Pub Date : 2022-12-01 DOI: 10.17476/jmbs.2022.11.2.54
Joo Hoon Lee, Ji-Hyeon Park, Seong Min Kim

Purpose: This study aimed to assess the association of dietary quality and surgical satisfaction with the amount of total weight loss (TWL) 1 year after laparoscopic sleeve gastrectomy (LSG) using the food tolerance score (FTS) and Bariatric Analysis and Reporting Outcome System (BAROS) questionnaires.

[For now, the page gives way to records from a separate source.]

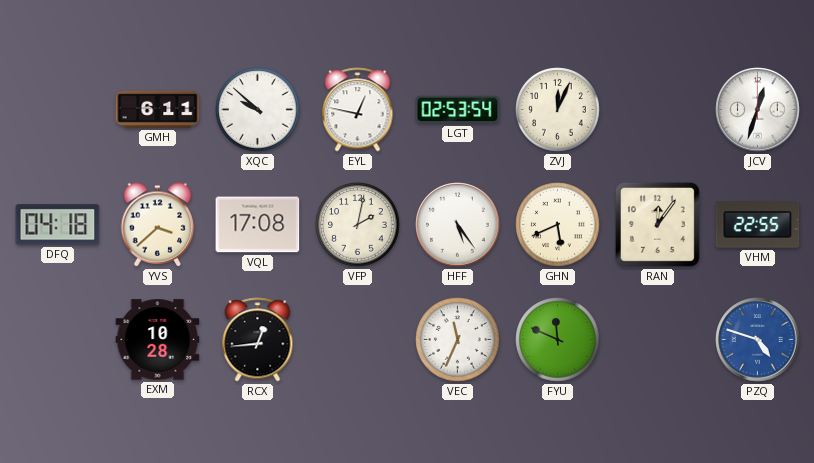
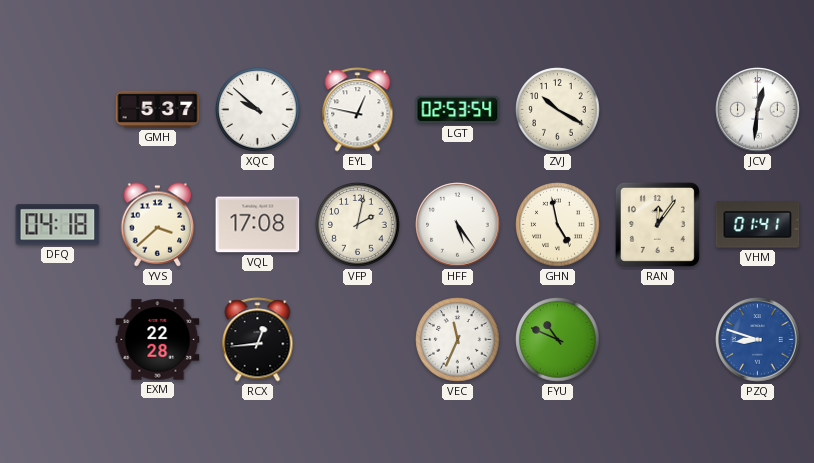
GMH: 6:11 -> 5:37
ZVJ: 12:04 -> 10:20
JCV: 12:33 -> 12:31
GHN: 5:41 -> 4:58
VHM: 22:55 -> 01:41
EXM: 10:28 -> 22:28
FYU: 11:49 -> 10:49
PZQ: 4:48 -> 8:48
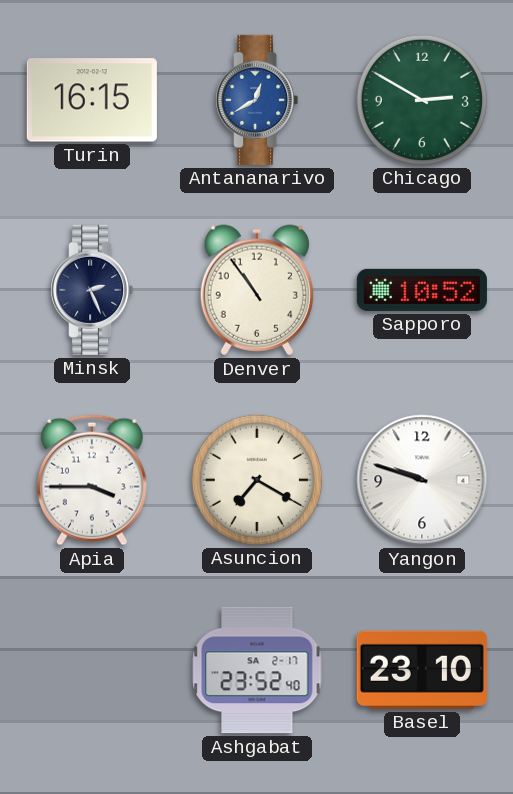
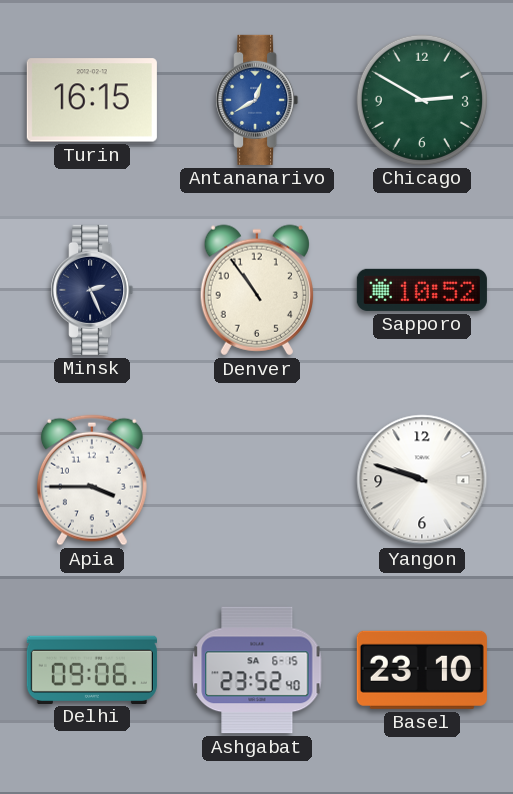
Asuncion: 7:20 -> none
Delhi: none -> 09:06
Ashgabat date: SA 2-17 -> SA 6-15
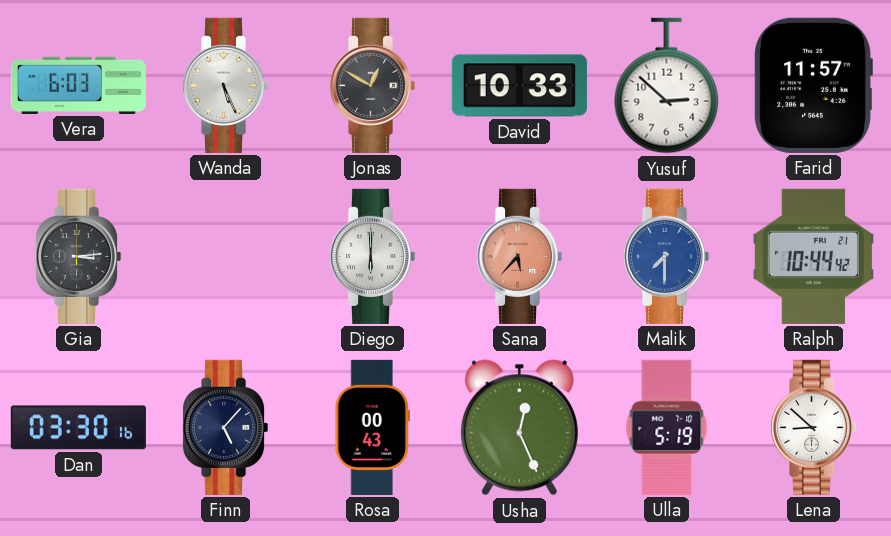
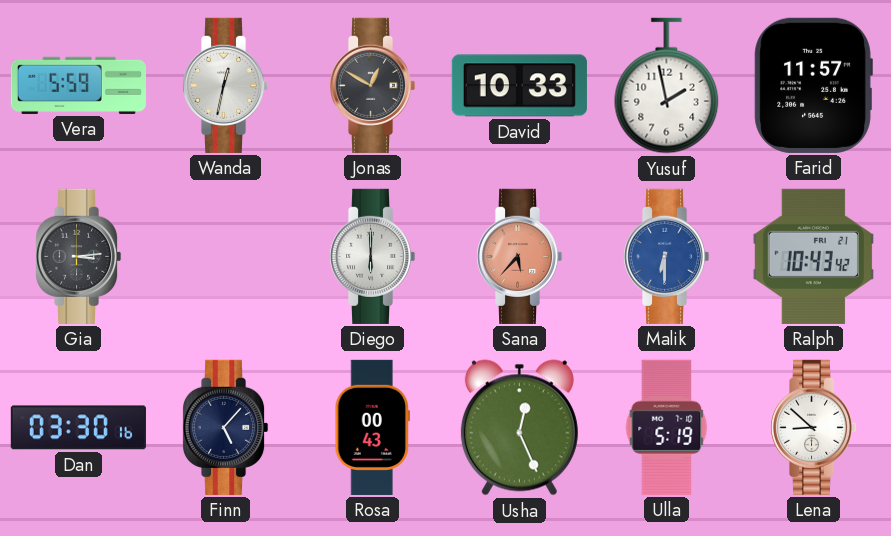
Vera: 6:03 -> 5:59
Wanda: 5:26 -> 12:32
Yusuf: 2:52 -> 1:58
Malik: 7:30 -> 6:30
Ralph: 10:44 -> 10:43
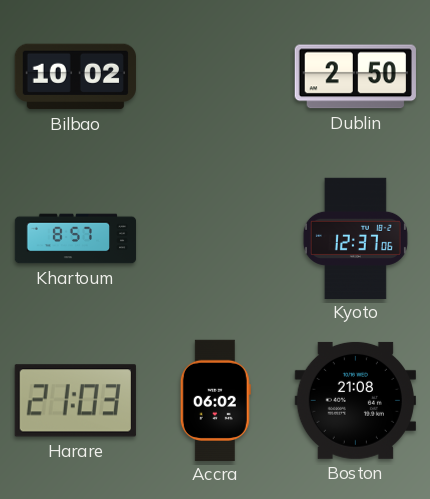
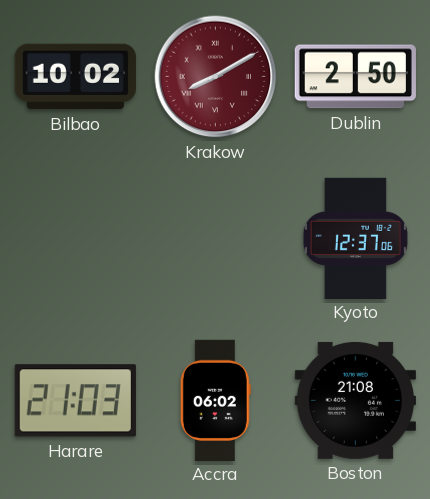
Krakow: none -> 8:10
Khartoum: 8:57 -> none
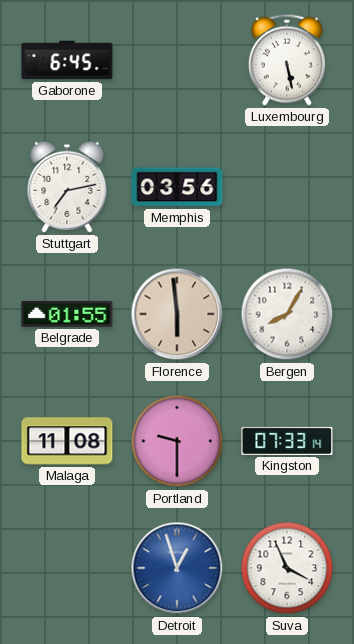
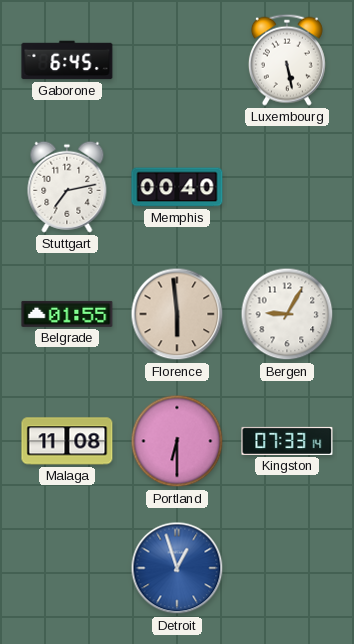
Memphis: 03:56 -> 00:40
Bergen: 8:05 -> 9:05
Portland: 9:30 -> 6:30
Suva: 3:56 -> none
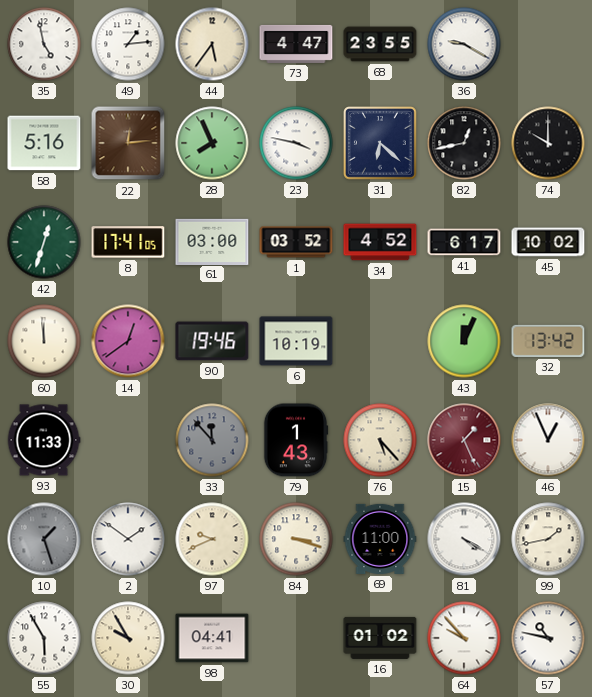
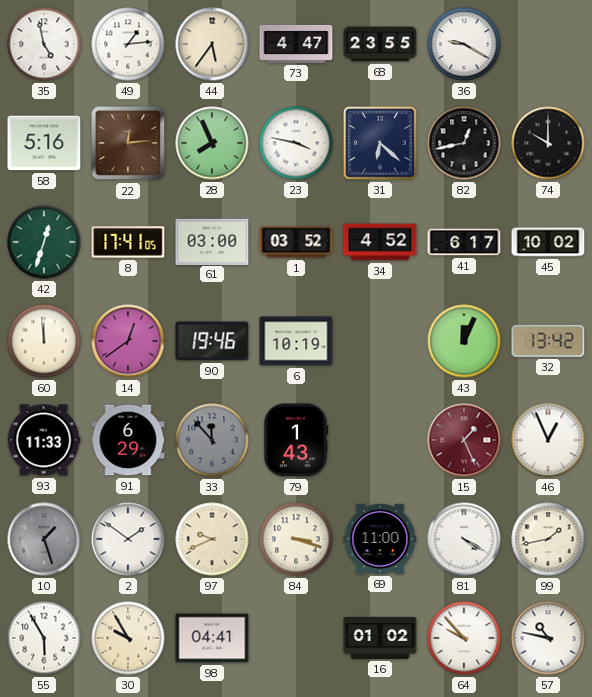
91: none -> 6:29
76: 5:23 -> none
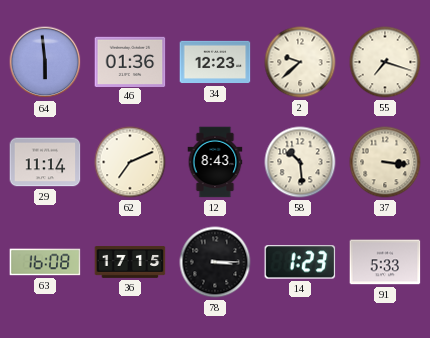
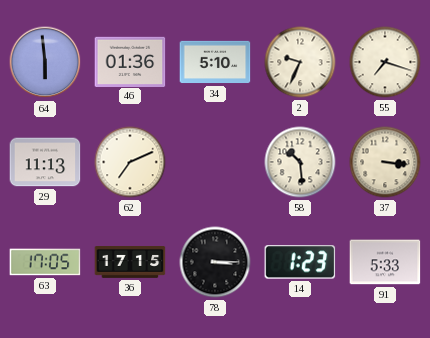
34: 12:23 -> 5:10
2: 9:38 -> 9:34
29: 11:14 -> 11:13
12: 8:43 -> none
63: 16:08 -> 17:05
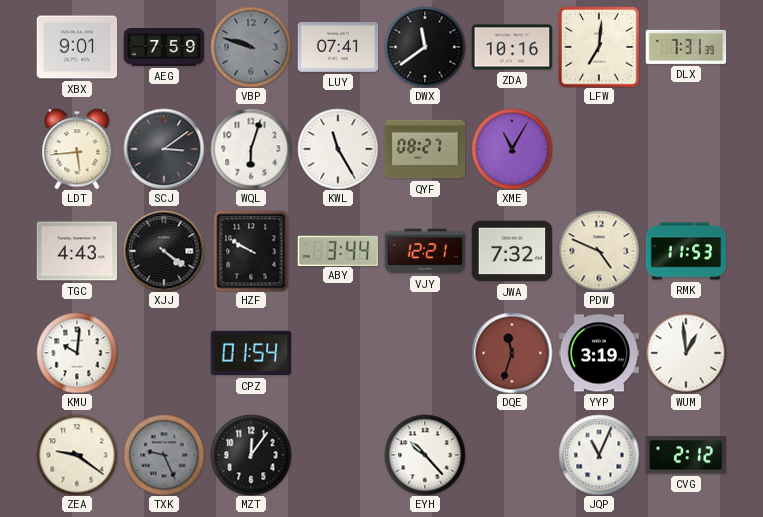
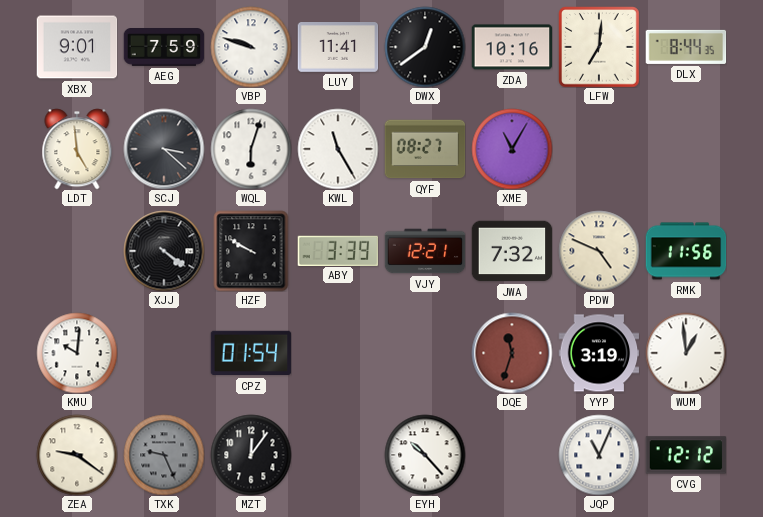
VBP dial: grey -> white
LUY: 07:41 -> 11:41
DWX: 11:39 -> 12:39
DLX: 7:31 -> 8:44
LDT: 5:44 -> 4:59
SCJ: 3:09 -> 3:22
TGC: 4:43 -> none
ABY: 3:44 -> 3:39
RMK: 11:53 -> 11:56
CVG: 2:12 -> 12:12
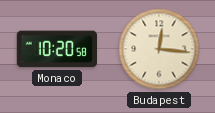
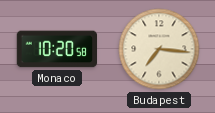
Budapest: 12:16 -> 7:16
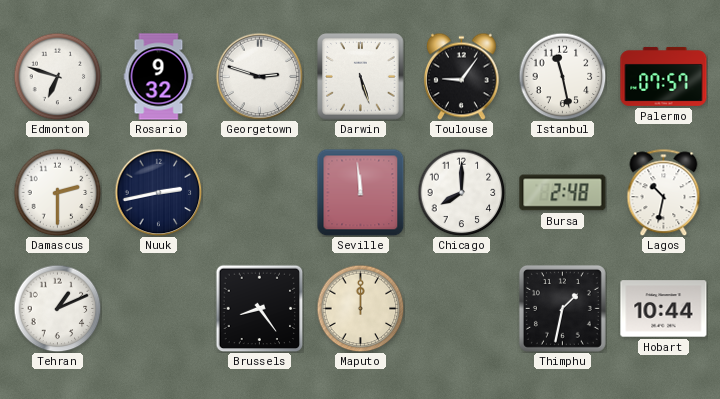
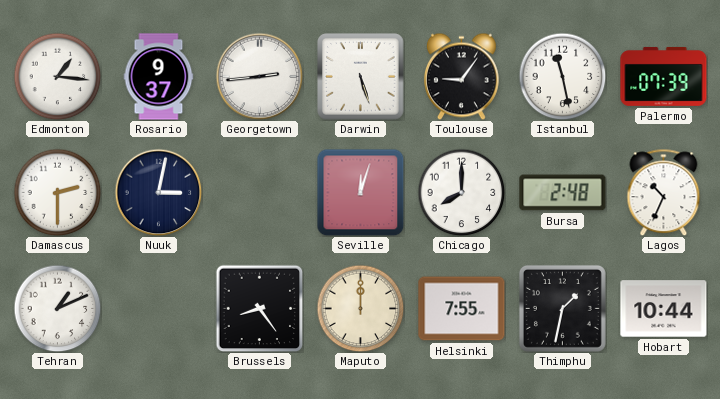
Edmonton: 6:48 -> 1:16
Rosario: 9:32 -> 9:37
Georgetown: 2:48 -> 2:44
Palermo: 07:57 -> 07:39
Nuuk: 2:43 -> 3:02
Seville: 11:59 -> 12:03
Lagos: 10:32 -> 10:34
Helsinki: none -> 7:55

Materials and methods: This single-center retrospective study included patients who underwent LSG due to morbid obesity. Only those who have 1-year follow-up data were included and divided into 2 groups: suboptimal TWL (STWL) ≤20% and optimal TWL (OTWL) >20%. Clinical data and questionnaires recorded 1 year after surgery were collected. FTS was used to evaluate the degree of food tolerance, and BAROS assessed surgical outcomes, including weight loss, comorbidity changes, and quality of life (QoL). The total FTS and BAROS scores of the 2 groups were compared.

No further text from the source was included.